As the U.S. military pivots to confront these risks, it’s starting to have to think preventively. The Navy—whose Naval Health Research Center is a leader in military research on behavioral issues—oversees and funds prevention and treatment programs in sixty-seven countries. In Vietnam, U.S. forces teach AIDS prevention to the army they once fought. In Ukraine, they’re setting up testing and counseling centers. In India, they’re providing clinical training and lab support. “We can’t just sit back and wait until the crisis is fully blown and treat every problem like it’s the nail and we’re the hammer,” says Wald.

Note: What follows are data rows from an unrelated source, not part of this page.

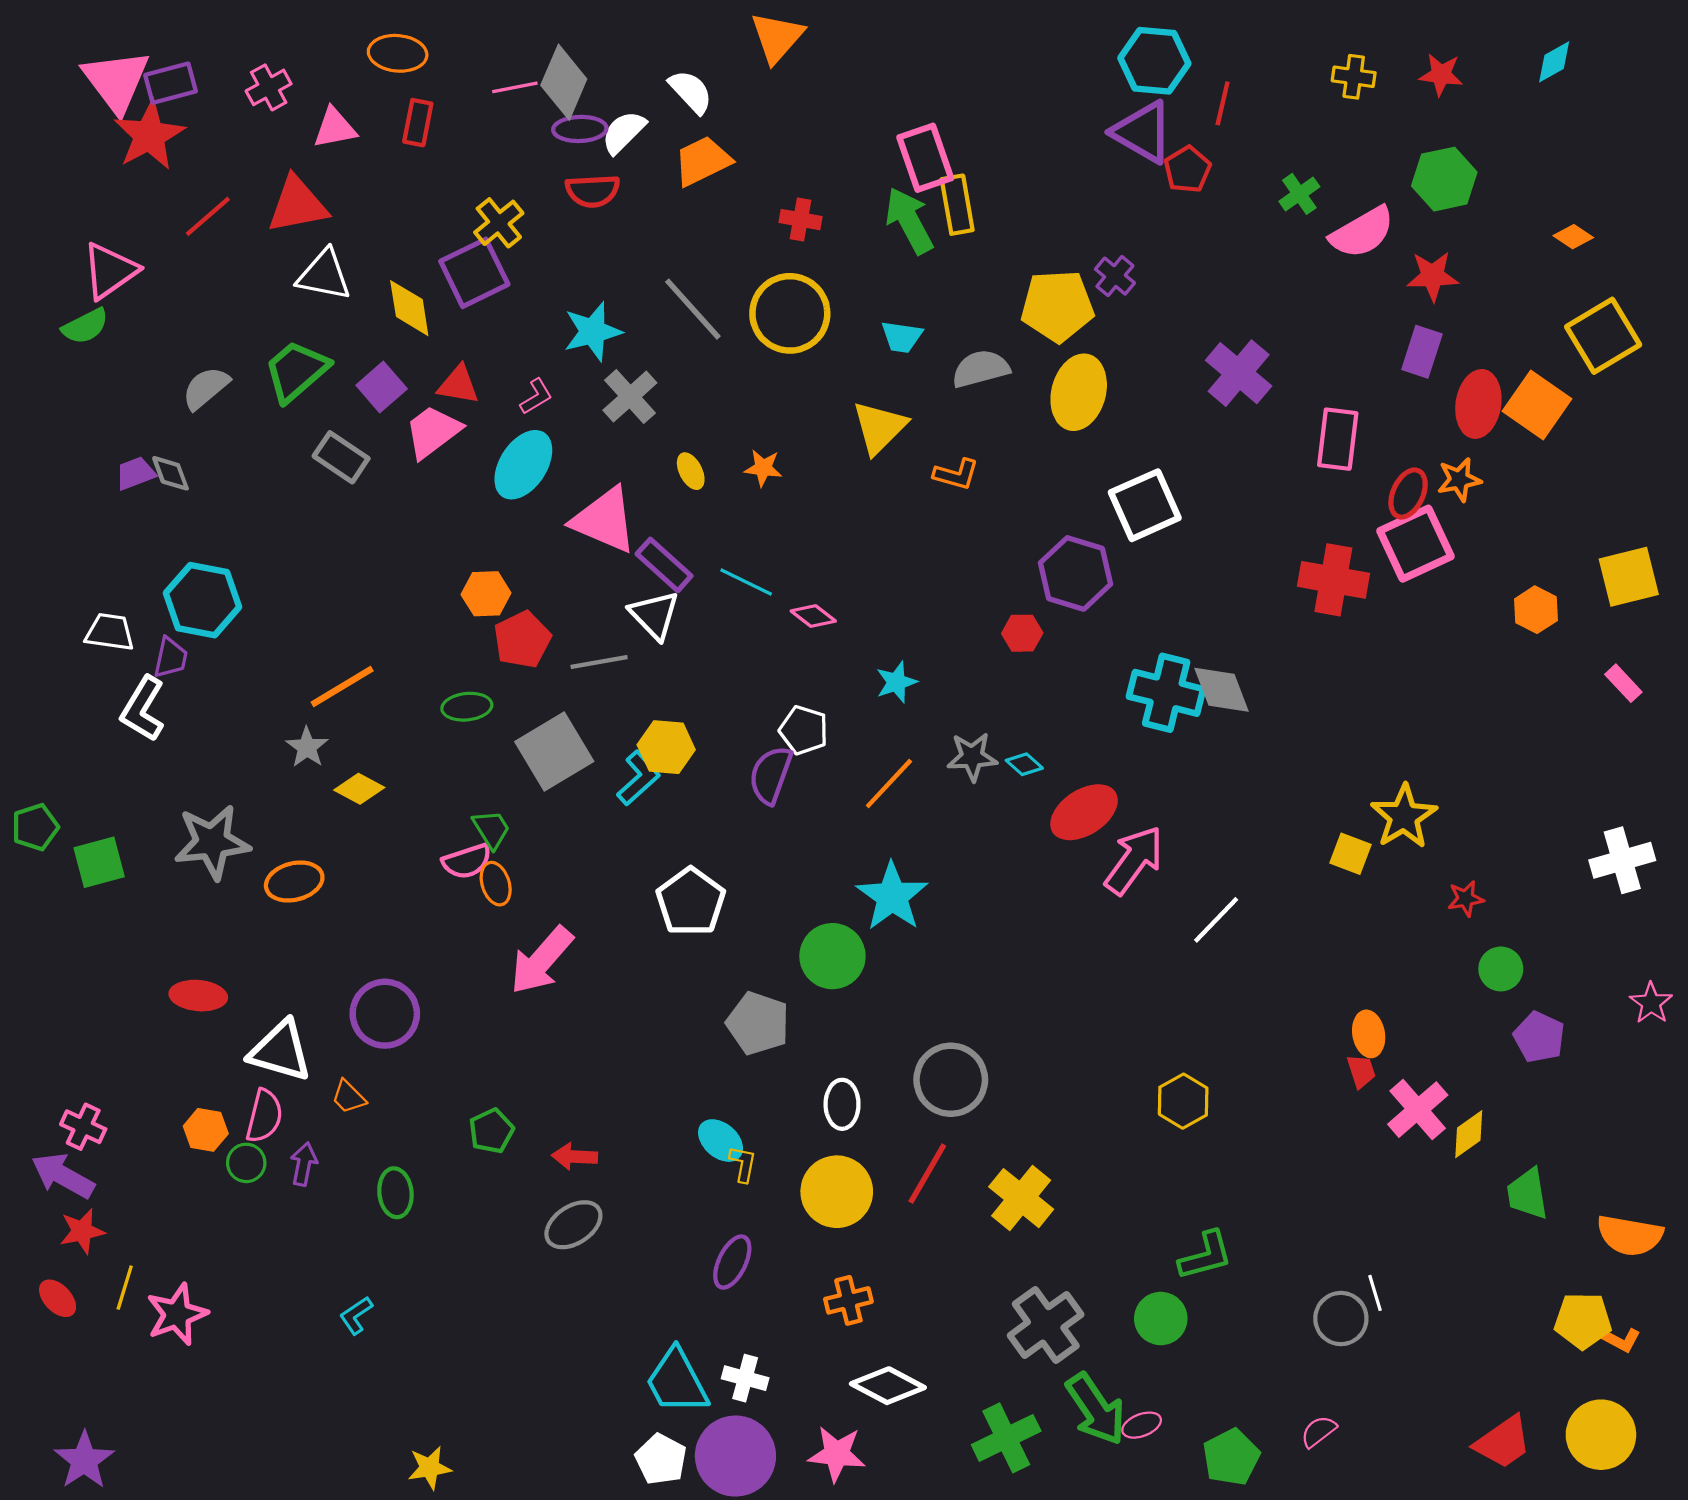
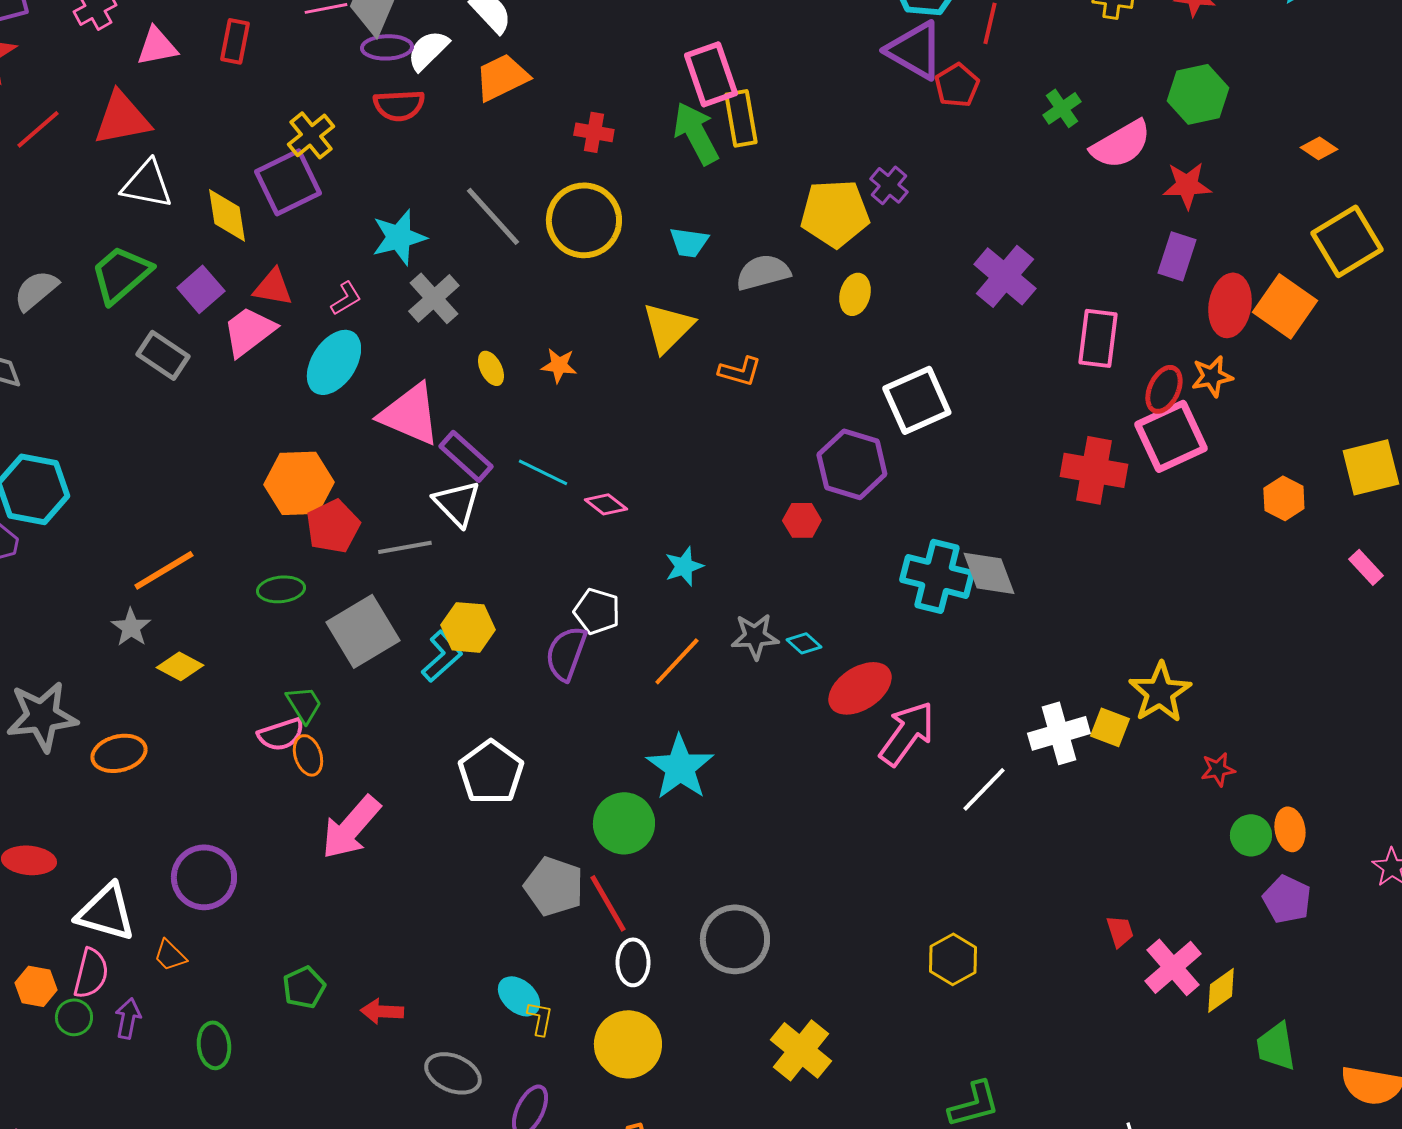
yellow ellipse: (1079, 392) -> (855, 294), size x0.6
orange hexagon: (486, 594) -> (299, 483), size x1.5
white cross: (1622, 860) -> (1059, 733), moved
orange ellipse: (1369, 1034) -> (1290, 829), moved
red line: (927, 1174) -> (608, 903), moved, turned -60
gray ellipse: (573, 1225) -> (453, 1073), moved, turned 56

The spectacular rollout of antiretroviral medication may be stopping the gap across Africa, but treatment programs will remain hostage to donor funding and vulnerable to viral resistance to drugs. Future military missions may increasingly be like the AIDS-vaccine research project in western Kenya, where the Walter Reed Army Institute of Research helps care for 2.5 million civilians on the tea plantations around the city of Kericho and in the neighboring Southern Rift Valley. The Army provides 6,500 patients with antiretroviral drugs and supports a youth center along with church-based counseling and in-home care. It has renovated the district hospital and brought in more staff and doctors. To teach AIDS sufferers the basics of nutrition and feed them in the meantime, Walter Reed has even planted a model farm, complete with rows of maize and grazing areas for three cows and their calves. “The main mission is [vaccine] development for the American war fighter,” says Colonel Samuel Martin, commander of Walter Reed in Kenya. “This just helps us put a more human dimension to our operations.” In the leafy hills around Kericho, the Army is hoping to keep Americans safe by helping Africans to stay alive.